EXERCISE INSTRUCTIONS: Without the images, repeat every line of the listing verbatim.
--- RECORDS SHOWN ---
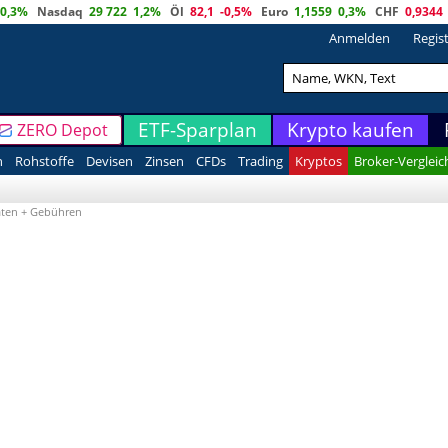
0,3%
Nasdaq
29 722
1,2%
Öl
82,1
-0,5%
Euro
1,1559
0,3%
CHF
0,9344
Anmelden
Regis
ETF-Sparplan
Krypto kaufen
ZERO Depot
n
Rohstoffe
Devisen
Zinsen
CFDs
Trading
Kryptos
Broker-Vergleic
ten + Gebühren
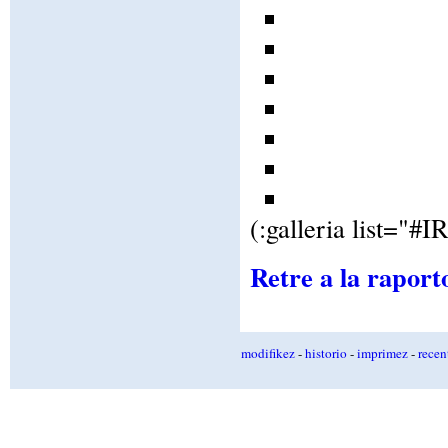
(:galleria list="
Retre a la raport
modifikez
-
historio
-
imprimez
-
recen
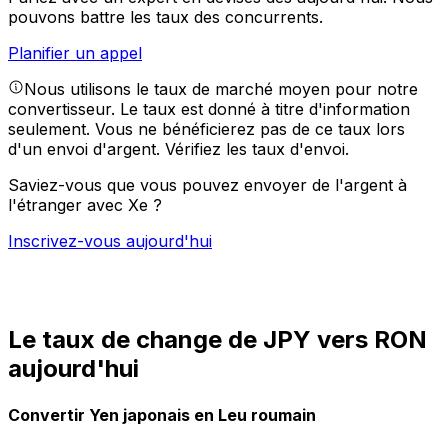
pouvons battre les taux des concurrents.
Planifier un appel
Nous utilisons le taux de marché moyen pour notre
convertisseur. Le taux est donné à titre d'information
seulement. Vous ne bénéficierez pas de ce taux lors
d'un envoi d'argent.
Vérifiez les taux d'envoi.
Saviez-vous que vous pouvez envoyer de l'argent à
l'étranger avec Xe ?
Inscrivez-vous aujourd'hui
Le taux de change de JPY vers RON
aujourd'hui
Convertir Yen japonais en Leu roumain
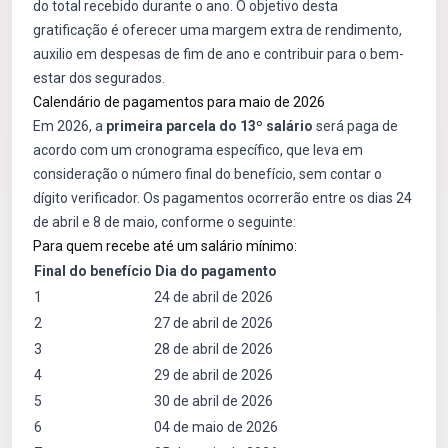
do total recebido durante o ano. O objetivo desta
gratificação é oferecer uma margem extra de rendimento,
auxilio em despesas de fim de ano e contribuir para o bem-
estar dos segurados.
Calendário de pagamentos para maio de 2026
Em 2026, a
primeira parcela do 13º salário
será paga de
acordo com um cronograma específico, que leva em
consideração o número final do benefício, sem contar o
dígito verificador. Os pagamentos ocorrerão entre os dias 24
de abril e 8 de maio, conforme o seguinte:
Para quem recebe até um salário mínimo:
Final do benefício
Dia do pagamento
1
24 de abril de 2026
2
27 de abril de 2026
3
28 de abril de 2026
4
29 de abril de 2026
5
30 de abril de 2026
6
04 de maio de 2026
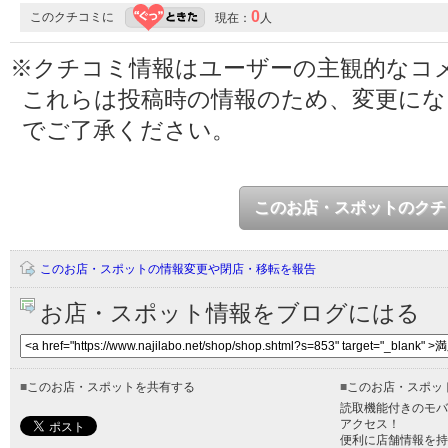
0
このクチコミに
現在：
人
※クチコミ情報はユーザーの主観的なコ
これらは投稿時の情報のため、変更に
でご了承ください。
このお店・スポットのクチ
このお店・スポットの情報変更や閉店・移転を報告
お店・スポット情報をブログにはる
■
このお店・スポットを共有する
■
このお店・スポッ
読取機能付きのモバ
アクセス！
便利に店舗情報を持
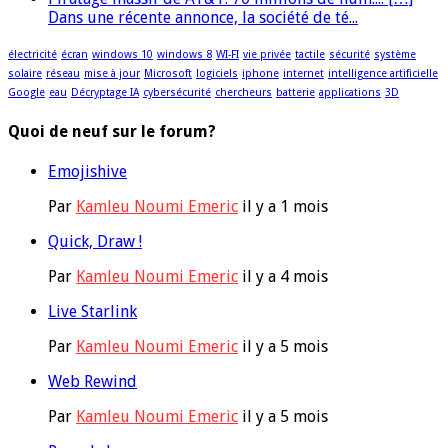
Dans une récente annonce, la société de té...
électricité
écran
windows 10
windows 8
WI-FI
vie privée
tactile
sécurité
système
solaire
réseau
mise à jour
Microsoft
logiciels
iphone
internet
intelligence artificielle
Google
eau
Décryptage IA
cybersécurité
chercheurs
batterie
applications
3D
Quoi de neuf sur le forum?
Emojishive
Par
Kamleu Noumi Emeric
il y a 1 mois
Quick, Draw !
Par
Kamleu Noumi Emeric
il y a 4 mois
Live Starlink
Par
Kamleu Noumi Emeric
il y a 5 mois
Web Rewind
Par
Kamleu Noumi Emeric
il y a 5 mois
---
TASK SOLUTION:
0,3%
Nasdaq
29 722
1,2%
Öl
82,1
-0,5%
Euro
1,1559
0,3%
CHF
0,9344
Anmelden
Regis
ETF-Sparplan
Krypto kaufen
ZERO Depot
n
Rohstoffe
Devisen
Zinsen
CFDs
Trading
Kryptos
Broker-Vergleic
ten + Gebühren
(:galleria list="
Retre a la raport
modifikez
-
historio
-
imprimez
-
recen
pouvons battre les taux des concurrents.
Planifier un appel
Nous utilisons le taux de marché moyen pour notre
convertisseur. Le taux est donné à titre d'information
seulement. Vous ne bénéficierez pas de ce taux lors
d'un envoi d'argent.
Vérifiez les taux d'envoi.
Saviez-vous que vous pouvez envoyer de l'argent à
l'étranger avec Xe ?
Inscrivez-vous aujourd'hui
Le taux de change de JPY vers RON
aujourd'hui
Convertir Yen japonais en Leu roumain
do total recebido durante o ano. O objetivo desta
gratificação é oferecer uma margem extra de rendimento,
auxilio em despesas de fim de ano e contribuir para o bem-
estar dos segurados.
Calendário de pagamentos para maio de 2026
Em 2026, a
primeira parcela do 13º salário
será paga de
acordo com um cronograma específico, que leva em
consideração o número final do benefício, sem contar o
dígito verificador. Os pagamentos ocorrerão entre os dias 24
de abril e 8 de maio, conforme o seguinte:
Para quem recebe até um salário mínimo:
Final do benefício
Dia do pagamento
1
24 de abril de 2026
2
27 de abril de 2026
3
28 de abril de 2026
4
29 de abril de 2026
5
30 de abril de 2026
6
04 de maio de 2026
0
このクチコミに
現在：
人
※クチコミ情報はユーザーの主観的なコ
これらは投稿時の情報のため、変更に
でご了承ください。
このお店・スポットのクチ
このお店・スポットの情報変更や閉店・移転を報告
お店・スポット情報をブログにはる
■
このお店・スポットを共有する
■
このお店・スポッ
読取機能付きのモバ
アクセス！
便利に店舗情報を持
Dans une récente annonce, la société de té...
électricité
écran
windows 10
windows 8
WI-FI
vie privée
tactile
sécurité
système
solaire
réseau
mise à jour
Microsoft
logiciels
iphone
internet
intelligence artificielle
Google
eau
Décryptage IA
cybersécurité
chercheurs
batterie
applications
3D
Quoi de neuf sur le forum?
Emojishive
Par
Kamleu Noumi Emeric
il y a 1 mois
Quick, Draw !
Par
Kamleu Noumi Emeric
il y a 4 mois
Live Starlink
Par
Kamleu Noumi Emeric
il y a 5 mois
Web Rewind
Par
Kamleu Noumi Emeric
il y a 5 mois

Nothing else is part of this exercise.